However, similar to polishing and have clogged pads, or not enough polish, there are nuances to wet sanding which affect the overall appearance, so for example when you begin to restore the gloss on 2500-3000 grit, Kelly's finish is a bit glossier than mine... but that should come with time 

Russ.


----------



## Hoppo32 (Nov 18, 2008)

Russ any news on what you've learned from Kelly about the microfibre system. I know you mentioned earlier that you were suprised by removal rates etc.
Would be nice to hear more about this when you have the time.


----------



## MidlandsCarCare (Feb 18, 2006)

Hoppo32 said:


> Russ any news on what you've learned from Kelly about the microfibre system.
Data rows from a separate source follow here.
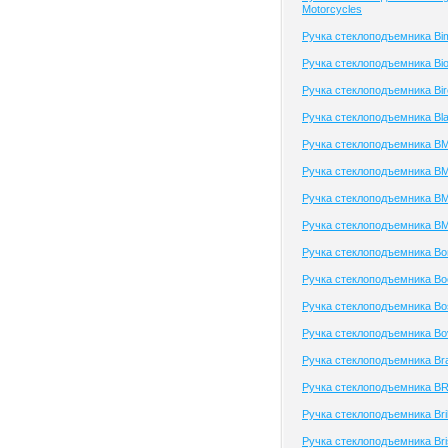
Motorcycles
Ручка стеклоподъемника Bi
Ручка стеклоподъемника Bio
Ручка стеклоподъемника Bir
Ручка стеклоподъемника Bla
Ручка стеклоподъемника B
Ручка стеклоподъемника B
Ручка стеклоподъемника B
Ручка стеклоподъемника BM
Ручка стеклоподъемника Bo
Ручка стеклоподъемника Bo
Ручка стеклоподъемника Bo
Ручка стеклоподъемника Bo
Ручка стеклоподъемника Br
Ручка стеклоподъемника B
Ручка стеклоподъемника Bril
Ручка стеклоподъемника Bris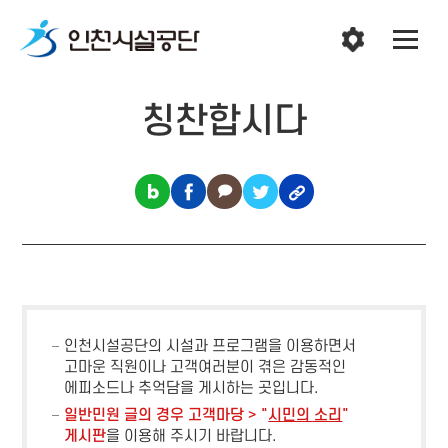
칭찬합시다
인천시설공단의 시설과 프로그램을 이용하면서
고마운 직원이나 고객여러분이 겪은 감동적인
에피소드나 추억담을 게시하는 곳입니다.
일반민원 글의 경우 고객마당 > "
시민의 소리
"
게시판
을 이용해 주시기 바랍니다.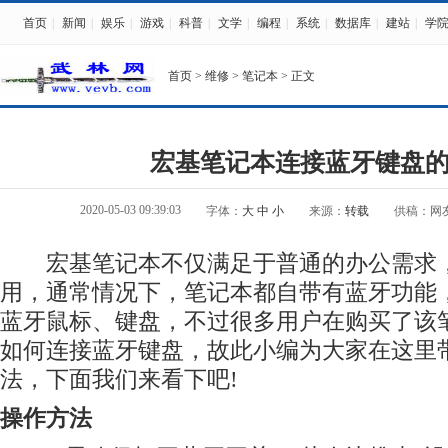
首页
|
新闻
|
娱乐
|
游戏
|
科普
|
文学
|
编程
|
系统
|
数据库
|
建站
|
学
首页
>
维修
>
笔记本
> 正文
宏基笔记本连接蓝牙键盘
2020-05-03 09:39:03
字体：
大
中
小
来源：
转载
供稿：网
宏基笔记本不仅满足于普通的办公需求，
用，通常情况下，笔记本都自带有蓝牙功能
蓝牙鼠标、键盘，不过很多用户在购买了该
如何连接蓝牙键盘，故此小编为大家在这里
法，下面我们来看下吧!
操作方法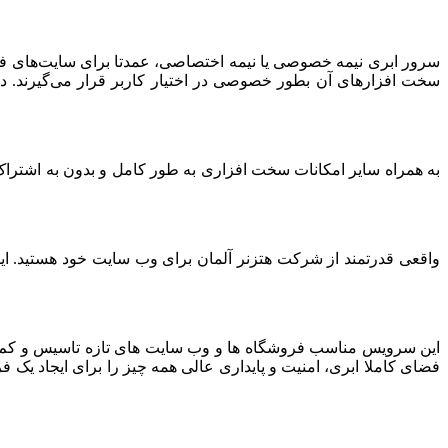
سرور ابری نیمه خصوصی یا نیمه اختصاصی، عمدتا برای سایت‌های فرو
سخت افزارهای آن بطور خصوصی در اختیار کاربر قرار می‌گیرند. د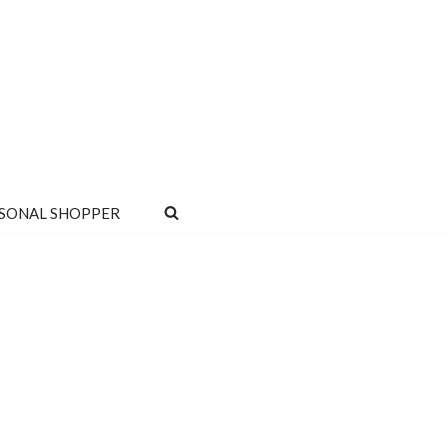
SONAL SHOPPER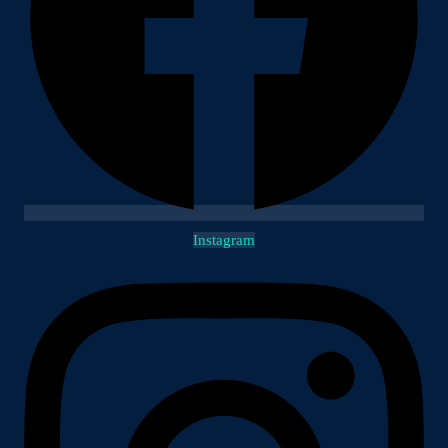
Instagram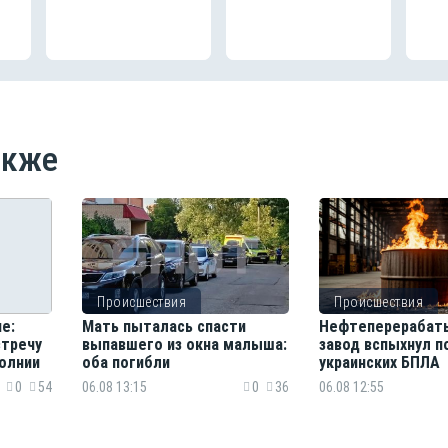
акже
Происшествия
Происшествия
е:
Мать пыталась спасти
Нефтеперерабат
стречу
выпавшего из окна малыша:
завод вспыхнул п
олнии
оба погибли
украинских БПЛА
0
54
06.08 13:15
0
36
06.08 12:55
I know you mentioned earlier that you were suprised by removal rates etc.
> Would be nice to hear more about this when you have the time.


He's firmly a rotary man - I think I've possibly used it a bit more than he has.

What surprised us both was just how much clearcoat it removed compared to a Rotary with Wool

I used the MF system to remove the 4000 grit marks on the first test panel and we took off about 4-6 microns, compared to 1-2 from the rotary. Arguably the MF system finished down a touch better, but as ever with this system any deeper scratches (scoring in this instance) remained as its effectively 'levelling' rather than 'contouring' to the 'bumps' of the clearcoat

The MF system clearly has its place, works very quickly, and reduces risks around heat and pad skipping, but like all paint correction, should be used with caution and in conjunction with a PDG.

Two very clear things have come out of this for me, making me question quite a few threads I've seen on here regarding RDS removal and whether to use hand or machine for wet sanding, but more on that later...


----------



## JBirchy (Oct 9, 2010)

Looks amazing Russ, such a great learning experience and full credit to you for widening your skills when embarking in a detailing business.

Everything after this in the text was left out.